[INPUT — start]
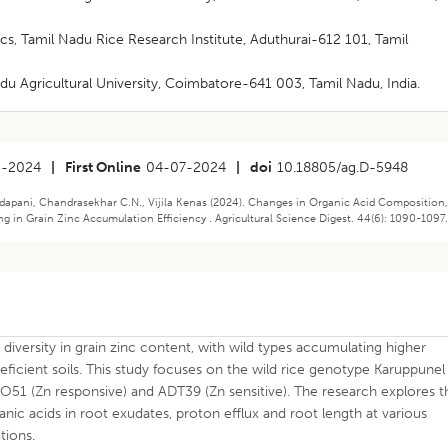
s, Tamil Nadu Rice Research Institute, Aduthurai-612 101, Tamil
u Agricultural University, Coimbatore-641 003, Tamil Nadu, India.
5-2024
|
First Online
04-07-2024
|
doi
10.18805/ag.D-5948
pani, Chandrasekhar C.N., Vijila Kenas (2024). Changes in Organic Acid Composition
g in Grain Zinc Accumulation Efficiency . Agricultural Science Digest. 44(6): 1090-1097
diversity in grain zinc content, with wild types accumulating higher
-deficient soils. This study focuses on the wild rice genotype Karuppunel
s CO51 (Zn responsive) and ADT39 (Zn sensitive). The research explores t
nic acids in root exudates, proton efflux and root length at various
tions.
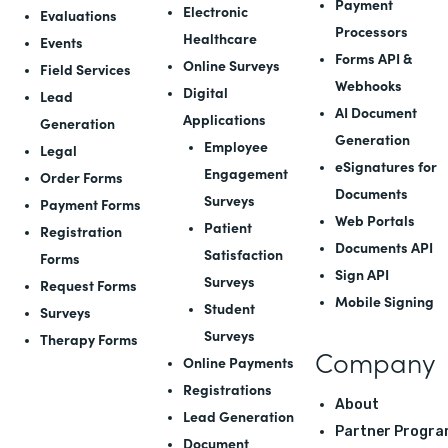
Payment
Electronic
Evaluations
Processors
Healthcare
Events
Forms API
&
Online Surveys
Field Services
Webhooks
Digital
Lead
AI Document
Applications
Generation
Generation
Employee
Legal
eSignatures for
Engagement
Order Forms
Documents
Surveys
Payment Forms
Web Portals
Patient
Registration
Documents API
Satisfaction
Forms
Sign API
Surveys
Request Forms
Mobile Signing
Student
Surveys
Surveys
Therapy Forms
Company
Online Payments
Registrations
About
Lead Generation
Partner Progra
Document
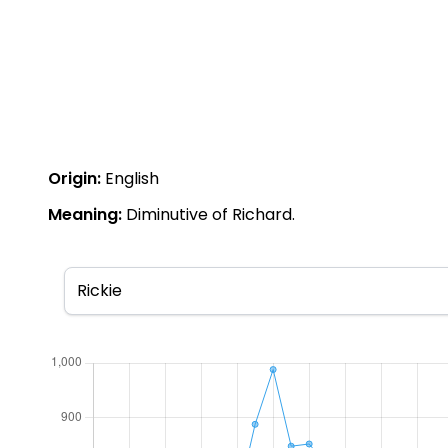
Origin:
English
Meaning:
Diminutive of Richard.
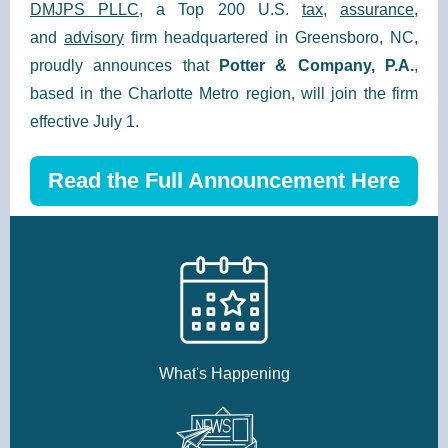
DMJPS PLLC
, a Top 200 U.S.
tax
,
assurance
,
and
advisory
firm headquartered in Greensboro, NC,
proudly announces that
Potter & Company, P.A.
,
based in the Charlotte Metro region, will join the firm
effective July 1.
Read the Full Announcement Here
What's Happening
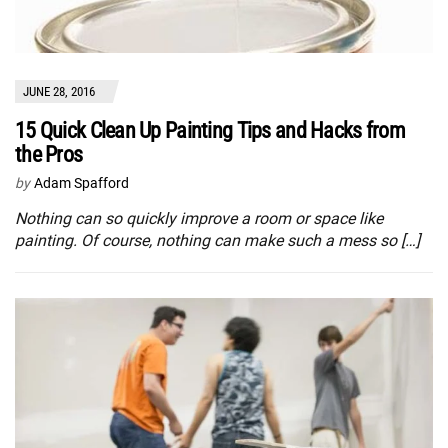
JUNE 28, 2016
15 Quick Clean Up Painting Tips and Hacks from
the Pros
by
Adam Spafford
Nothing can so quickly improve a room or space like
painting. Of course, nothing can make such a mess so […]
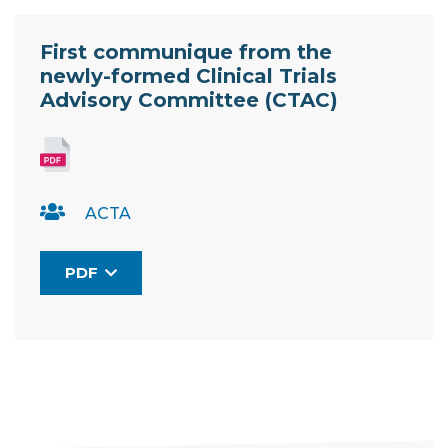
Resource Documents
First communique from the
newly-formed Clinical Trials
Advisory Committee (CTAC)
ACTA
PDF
[INPUT — finish]
(EXERCISE DIRECTIONS): Repeat the data verbatim, excluding all pictures.

(RESULT OF THIS TASK):
s, Tamil Nadu Rice Research Institute, Aduthurai-612 101, Tamil
u Agricultural University, Coimbatore-641 003, Tamil Nadu, India.
5-2024
|
First Online
04-07-2024
|
doi
10.18805/ag.D-5948
pani, Chandrasekhar C.N., Vijila Kenas (2024). Changes in Organic Acid Composition
g in Grain Zinc Accumulation Efficiency . Agricultural Science Digest. 44(6): 1090-1097
diversity in grain zinc content, with wild types accumulating higher
-deficient soils. This study focuses on the wild rice genotype Karuppunel
s CO51 (Zn responsive) and ADT39 (Zn sensitive). The research explores t
nic acids in root exudates, proton efflux and root length at various
tions.
Payment
Electronic
Evaluations
Processors
Healthcare
Events
Forms API
&
Online Surveys
Field Services
Webhooks
Digital
Lead
AI Document
Applications
Generation
Generation
Employee
Legal
eSignatures for
Engagement
Order Forms
Documents
Surveys
Payment Forms
Web Portals
Patient
Registration
Documents API
Satisfaction
Forms
Sign API
Surveys
Request Forms
Mobile Signing
Student
Surveys
Surveys
Therapy Forms
Company
Online Payments
Registrations
About
Lead Generation
Partner Progra
Document
Origin:
English
Meaning:
Diminutive of Richard.
DMJPS PLLC
, a Top 200 U.S.
tax
,
assurance
,
and
advisory
firm headquartered in Greensboro, NC,
proudly announces that
Potter & Company, P.A.
,
based in the Charlotte Metro region, will join the firm
effective July 1.
Read the Full Announcement Here
What's Happening
JUNE 28, 2016
15 Quick Clean Up Painting Tips and Hacks from
the Pros
by
Adam Spafford
Nothing can so quickly improve a room or space like
painting. Of course, nothing can make such a mess so […]
Resource Documents
First communique from the
newly-formed Clinical Trials
Advisory Committee (CTAC)
ACTA
PDF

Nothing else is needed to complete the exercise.